Muhammad Usman Khan1

Network Security Autoencoder FedAvg CICIDS-2017 Poisoning Defence

Abstract

This work presents a Trust-Aware Federated Intrusion Detection System (IDS) trained on the CICIDS-2017 benchmark — a dataset of ~2.5 million labelled network flow records spanning 15 traffic classes. The system combines a dual-head autoencoder (simultaneous reconstruction and binary classification) with a Federated Learning (FL) framework in which each participating client retains its raw traffic data locally; only model weight updates are communicated to the central aggregation server. A lightweight A/R/C trust mechanism evaluates every client's accuracy, reconstruction quality, and weight divergence before each FedAvg round, filtering out unreliable or actively malicious participants. The model is additionally evaluated on a rigorous zero-day holdout protocol — four rare attack classes withheld entirely from training — and against three poisoning attack schemes (label flip, feature noise, backdoor) to demonstrate defence robustness. Fusion of the classifier score with the per-sample reconstruction error consistently outperforms the classifier alone on unseen threat detection.

1. Introduction

Modern network infrastructure is exposed to an ever-growing catalogue of cyber threats — from volumetric denial-of-service floods to stealthy low-and-slow infiltration campaigns. Traditional IDS approaches centralise raw traffic logs on a single training server, which creates significant privacy and regulatory risks for organisations operating across jurisdictions or sharing sensitive operational data.

Federated Learning (FL) offers a compelling alternative: clients train local model replicas on their own private data shards, then contribute only weight updates to a global model via a central aggregation server. No raw packets or flow records ever leave the originating node. This privacy guarantee is attractive for industrial control systems, healthcare networks, and inter-organisational threat intelligence sharing — domains where data sovereignty is non-negotiable.

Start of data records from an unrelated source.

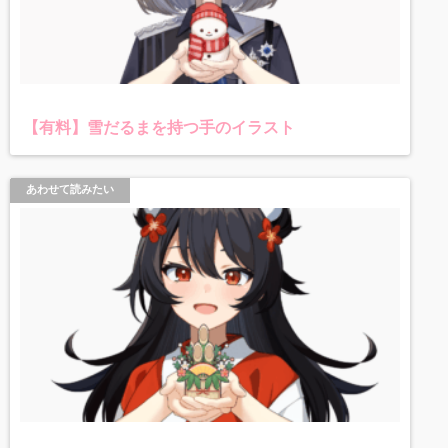
【有料】雪だるまを持つ手のイラスト
あわせて読みたい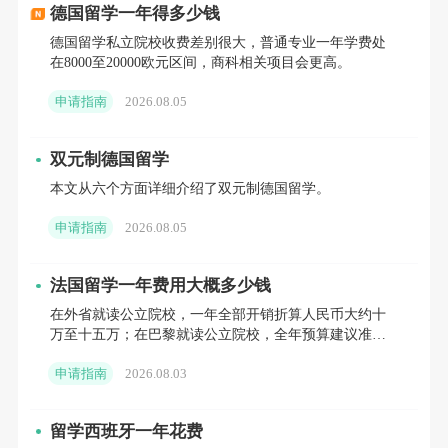
关键支撑。 经济管理：作为俄罗斯率先开设专
德国留学一年得多少钱
业经济教育的机构，其经济系培养的毕业生主
德国留学私立院校收费差别很大，普通专业一年学费处
在8000至20000欧元区间，商科相关项目会更高。
导了俄罗斯能源市场的现代化改革。
申请指南
2026.08.05
学校师资力量雄厚，拥有25名俄罗斯科学院院
士、57名行业科学院院士，以及400名教授和
双元制德国留学
本文从六个方面详细介绍了双元制德国留学。
1500名副教授。诺贝尔物理学奖得主卡皮察、
半导体领域先驱阿尔费罗夫等曾在此执教或求
申请指南
2026.08.05
学，形成“产学研”深度融合的学术生态。
法国留学一年费用大概多少钱
在外省就读公立院校，一年全部开销折算人民币大约十
万至十五万；在巴黎就读公立院校，全年预算建议准备
十五万至二十万。如果选择私立院校，结合所在城市差
国际合作：东西方学术交流的桥梁
申请指南
2026.08.03
异，一年总支出普
SPbPU与全球近百所ding尖高校建立合作关
留学西班牙一年花费
系，其中国际合作尤为紧密。2019年，两校签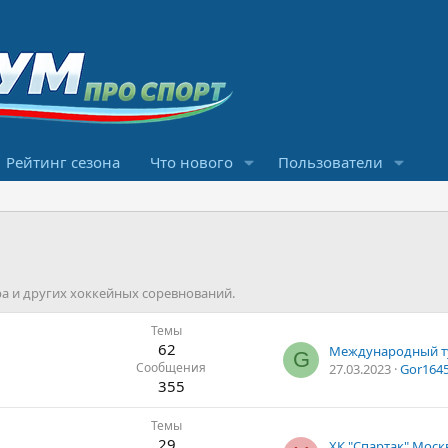
Рейтинг сезона
Что нового
Пользователи
а и других хоккейных соревнований.
Темы
62
G
Сообщения
27.03.2023
Gor164
355
Темы
29
ХК "Спартак" Моск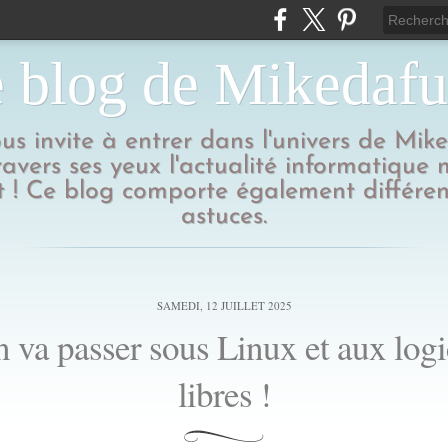
 blog de Mikedaf
us invite à entrer dans l'univers de Mik
ravers ses yeux l'actualité informatique
 ! Ce blog comporte également différen
astuces.
SAMEDI, 12 JUILLET 2025
 va passer sous Linux et aux logi
libres !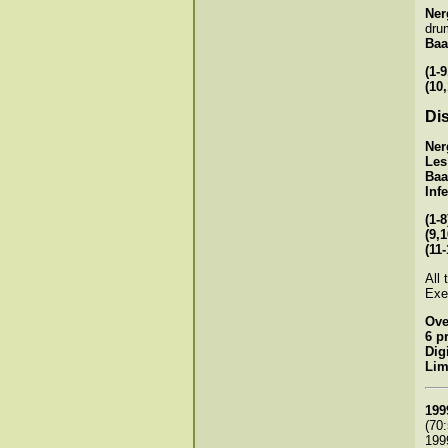
Ner
dru
Baa
(1-9
(10,
Di
Ner
Les
Baa
Inf
(1-8
(9,
(11-
All
Exe
Ove
6 p
Dig
Lim
199
(70
199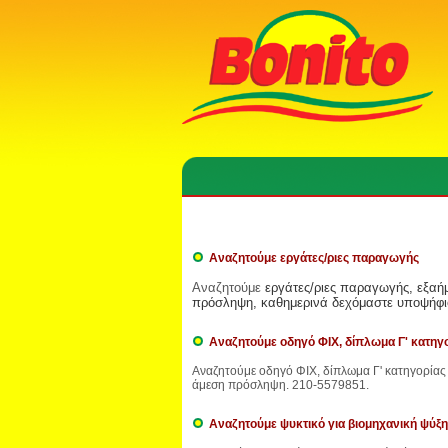
Αναζητούμε εργάτες/ριες παραγωγής
Αναζητούμε
εργάτες/ριες παραγωγής, εξαή
πρόσληψη, καθημερινά δεχόμαστε υποψήφιο
Αναζητούμε οδηγό ΦΙΧ, δίπλωμα Γ' κατηγο
Αναζητούμε οδηγό ΦΙΧ, δίπλωμα Γ' κατηγορίας 
άμεση πρόσληψη. 210-5579851.
Αναζητούμε ψυκτικό για βιομηχανική ψύξη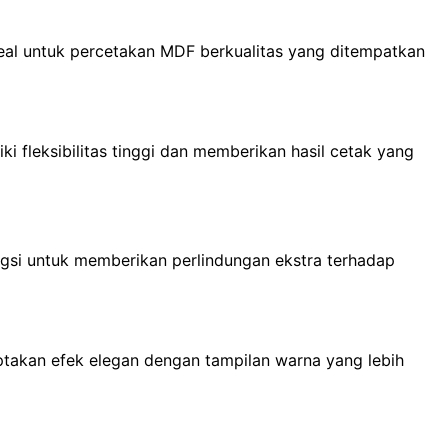
ideal untuk percetakan MDF berkualitas yang ditempatkan
iki fleksibilitas tinggi dan memberikan hasil cetak yang
ngsi untuk memberikan perlindungan ekstra terhadap
ptakan efek elegan dengan tampilan warna yang lebih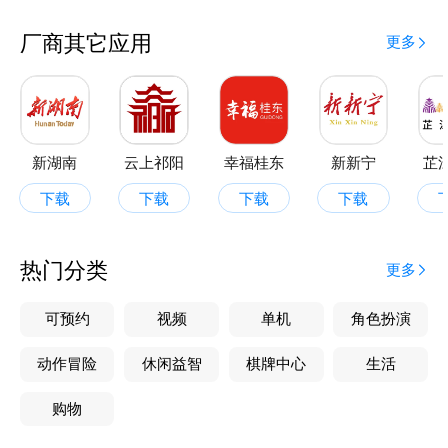
厂商其它应用
更多
新湖南
云上祁阳
幸福桂东
新新宁
芷
下载
下载
下载
下载
热门分类
更多
可预约
视频
单机
角色扮演
动作冒险
休闲益智
棋牌中心
生活
购物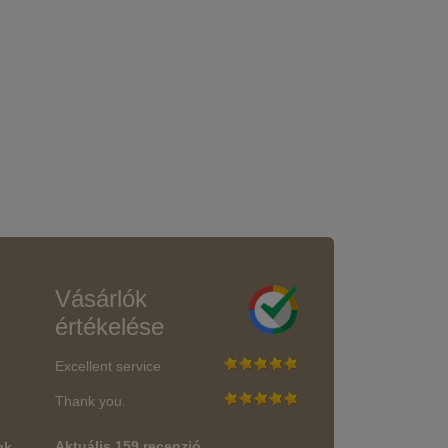
Vásárlók
értékelése
Excellent service
Thank you.
Aktuális 159 recenzió
ak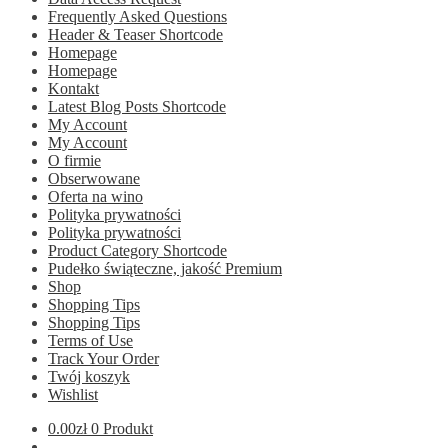
Frequently Asked Questions
Header & Teaser Shortcode
Homepage
Homepage
Kontakt
Latest Blog Posts Shortcode
My Account
My Account
O firmie
Obserwowane
Oferta na wino
Polityka prywatności
Polityka prywatności
Product Category Shortcode
Pudełko świąteczne, jakość Premium
Shop
Shopping Tips
Shopping Tips
Terms of Use
Track Your Order
Twój koszyk
Wishlist
0.00
zł
0 Produkt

However, FL introduces its own unique threat surface. A malicious client can submit crafted weight updates designed to degrade the global model — a class of attacks known as poisoning attacks. Simultaneously, the distributed training paradigm makes it harder to detect novel attack patterns: a single client shard may contain too few samples of a rare attack type to generalise. This work addresses both challenges through a unified architecture.

Core Research Questions: Can a federated IDS match centralised performance on seen attacks? Does the reconstruction head of a dual autoencoder provide a reliable signal for zero-day threats? Does the A/R/C trust gate mitigate poisoning without knowing which clients are malicious?

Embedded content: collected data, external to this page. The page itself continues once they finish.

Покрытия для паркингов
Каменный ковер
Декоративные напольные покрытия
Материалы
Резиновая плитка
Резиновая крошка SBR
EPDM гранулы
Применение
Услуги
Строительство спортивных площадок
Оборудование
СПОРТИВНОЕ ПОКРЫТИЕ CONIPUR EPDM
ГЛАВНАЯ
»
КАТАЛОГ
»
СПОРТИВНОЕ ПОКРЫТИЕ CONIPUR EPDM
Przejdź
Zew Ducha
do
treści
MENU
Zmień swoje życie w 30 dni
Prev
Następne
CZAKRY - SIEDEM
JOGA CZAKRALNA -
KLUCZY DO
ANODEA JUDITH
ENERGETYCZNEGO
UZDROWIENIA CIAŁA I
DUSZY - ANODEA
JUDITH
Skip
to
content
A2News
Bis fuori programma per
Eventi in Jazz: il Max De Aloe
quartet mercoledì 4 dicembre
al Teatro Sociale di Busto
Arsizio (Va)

2. About the Dataset — CICIDS-2017

The Canadian Institute for Cybersecurity Intrusion Detection System 2017 (CICIDS-2017) dataset is one of the most widely used benchmarks in network security research. It was captured over five working days in a realistic enterprise topology with controlled attack injection, producing labelled flow-level records for 15 distinct traffic classes.

Property Value
Total samples ~2.5 million (after deduplication)
Features 63 numeric flow statistics (after dropping 8 constant columns)
Traffic classes 15 (1 benign + 14 attack types)
Capture period Monday–Friday, July 3–7 2017
Source files 8 daily CSV files, ~100–400 MB each
Majority class BENIGN (~83% of all records)
Rarest class Heartbleed (11 samples total)

Class Distribution

Figure 1: Class distribution in CICIDS-2017 — severe imbalance between BENIGN and rare attack types

Zero-Day Holdout Classes

Four rare, high-impact classes are designated as zero-day and are completely excluded from all training and validation sets. They are evaluated only at test time to measure the model's ability to generalise to previously unseen attack types:

Zero-Day Class Total Samples Threat Category
Heartbleed 11 Memory disclosure / TLS vulnerability
Infiltration 36 Multi-stage lateral movement
Web_Attack_SQL_Injection 21 Web application exploit
Web_Attack_XSS 652 Cross-site scripting

3. Research Methodology

The methodology is structured in five stages: data loading and cleaning, feature engineering and class balancing, zero-day split and artifact persistence, federated client partitioning, and trust-aware federated training with dual evaluation (seen attacks and zero-day).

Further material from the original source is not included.